Erano le 6 del mattino. Il cielo era ancora buio, la sveglia suonava con insistenza mentre Marco fissava il soffitto con gli occhi gonfi di sonno.
Spegni tutto, dormi un’altra ora.
Era quello che la sua mente gli sussurrava. Quella parte di lui che voleva sempre scegliere la strada più facile.
Ma c’era un’altra voce, più bassa ma determinata. “Se ti alzi adesso, vinci.”
Il giorno prima aveva promesso a sé stesso che avrebbe corso dieci chilometri all’alba. Nessun obbligo, nessuna gara. Solo una promessa.
Scostò le coperte, posò i piedi sul pavimento freddo e si alzò. Un piccolo gesto, insignificante per il mondo, ma enorme per lui.
Era uscito di casa senza pensarci troppo, infilando le cuffie e allacciando le scarpe da corsa. I primi passi erano stati lenti, quasi goffi, mentre il sonno ancora gli pesava addosso. Ma dopo il primo chilometro, sentì il sangue scorrere più veloce.
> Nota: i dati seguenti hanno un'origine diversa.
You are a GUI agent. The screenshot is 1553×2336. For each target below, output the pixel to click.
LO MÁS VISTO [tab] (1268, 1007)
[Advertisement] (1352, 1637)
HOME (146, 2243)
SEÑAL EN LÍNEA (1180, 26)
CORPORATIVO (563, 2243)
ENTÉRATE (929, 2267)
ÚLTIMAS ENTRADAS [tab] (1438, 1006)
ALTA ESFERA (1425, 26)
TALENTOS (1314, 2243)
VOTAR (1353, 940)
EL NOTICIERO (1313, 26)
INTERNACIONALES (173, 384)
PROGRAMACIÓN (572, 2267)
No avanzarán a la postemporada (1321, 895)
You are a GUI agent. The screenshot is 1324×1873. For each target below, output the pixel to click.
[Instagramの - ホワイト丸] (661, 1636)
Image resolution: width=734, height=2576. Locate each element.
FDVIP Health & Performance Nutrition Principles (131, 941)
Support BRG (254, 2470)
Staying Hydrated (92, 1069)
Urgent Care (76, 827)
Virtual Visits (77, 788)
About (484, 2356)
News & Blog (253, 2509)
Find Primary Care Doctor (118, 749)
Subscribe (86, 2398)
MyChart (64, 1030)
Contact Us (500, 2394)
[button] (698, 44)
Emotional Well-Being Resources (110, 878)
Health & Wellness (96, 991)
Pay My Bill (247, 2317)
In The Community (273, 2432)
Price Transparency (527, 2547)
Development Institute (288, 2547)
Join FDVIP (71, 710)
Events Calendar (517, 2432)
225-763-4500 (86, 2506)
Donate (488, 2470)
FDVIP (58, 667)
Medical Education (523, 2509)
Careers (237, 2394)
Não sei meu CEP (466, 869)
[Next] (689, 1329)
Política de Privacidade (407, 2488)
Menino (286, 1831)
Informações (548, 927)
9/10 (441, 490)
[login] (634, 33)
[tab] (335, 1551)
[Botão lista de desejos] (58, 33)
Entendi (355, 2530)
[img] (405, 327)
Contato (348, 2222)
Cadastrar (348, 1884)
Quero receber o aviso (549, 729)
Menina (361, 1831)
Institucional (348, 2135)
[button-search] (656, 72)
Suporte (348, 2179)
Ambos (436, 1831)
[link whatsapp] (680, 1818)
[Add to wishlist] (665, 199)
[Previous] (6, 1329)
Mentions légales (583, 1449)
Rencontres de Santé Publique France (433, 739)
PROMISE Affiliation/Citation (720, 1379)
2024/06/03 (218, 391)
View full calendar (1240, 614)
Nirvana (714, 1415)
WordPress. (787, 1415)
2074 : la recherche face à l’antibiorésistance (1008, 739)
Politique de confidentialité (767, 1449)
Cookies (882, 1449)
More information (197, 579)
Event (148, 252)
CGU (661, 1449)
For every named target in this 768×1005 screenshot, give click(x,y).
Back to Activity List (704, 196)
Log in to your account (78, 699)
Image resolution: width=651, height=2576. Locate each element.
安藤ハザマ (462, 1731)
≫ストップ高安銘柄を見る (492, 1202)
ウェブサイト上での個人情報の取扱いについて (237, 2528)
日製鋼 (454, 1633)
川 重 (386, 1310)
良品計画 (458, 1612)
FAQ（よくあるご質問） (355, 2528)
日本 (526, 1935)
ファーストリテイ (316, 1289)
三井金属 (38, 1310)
Era in strada, da solo, con il respiro che si faceva più profondo e il cuore che pompava forte.
“Perché lo sto facendo?”
Se lo chiedeva spesso. Ma in fondo lo sapeva. Non correva solo per tenersi in forma. Correva perché ogni passo era una dichiarazione di guerra contro la sua parte più debole.
Era successo troppe volte. Promesse fatte e poi infrante. Sveglie posticipate, allenamenti saltati, obiettivi rimandati con la scusa del “lo farò domani”.
Oggi no.
Al settimo chilometro il fiato iniziò a farsi corto. Il dolore saliva dai polpacci fino alle cosce, ogni passo un piccolo tormento. E la voce tornò.
“Hai già corso abbastanza. Puoi fermarti ora.”
Quella voce gli era familiare. Era la stessa che gli aveva fatto dire “Basta” in troppe occasioni. Quella che lo aveva spinto a mollare quando le cose si facevano difficili.
Ma questa volta non avrebbe ascoltato.
Perché era proprio in quel momento, in quell’ultimo pezzo di fatica, che si decideva chi era davvero.
Non il primo chilometro, non il terzo, non quando tutto era ancora semplice. Il vero test era adesso.
Un passo dopo l’altro, strinse i denti e andò avanti. Non pensava più al dolore, ma a tutto quello che avrebbe provato se avesse smesso. Non si trattava di finire una corsa. Si trattava di finire quello che aveva iniziato.
Quando tagliò la linea invisibile dei dieci chilometri, rallentò fino a fermarsi. Si piegò sulle ginocchia, cercando di riprendere fiato, mentre il sudore gli colava dagli occhi.
Sorrise.
Quel giorno, per la prima volta dopo tanto tempo, sentì di aver vinto davvero.
Non contro qualcuno. Non contro il cronometro.
Ma contro quella parte di sé che gli aveva sempre detto di mollare.
Perché ogni scelta è una battaglia. E quando scegli di non cedere, diventi più forte.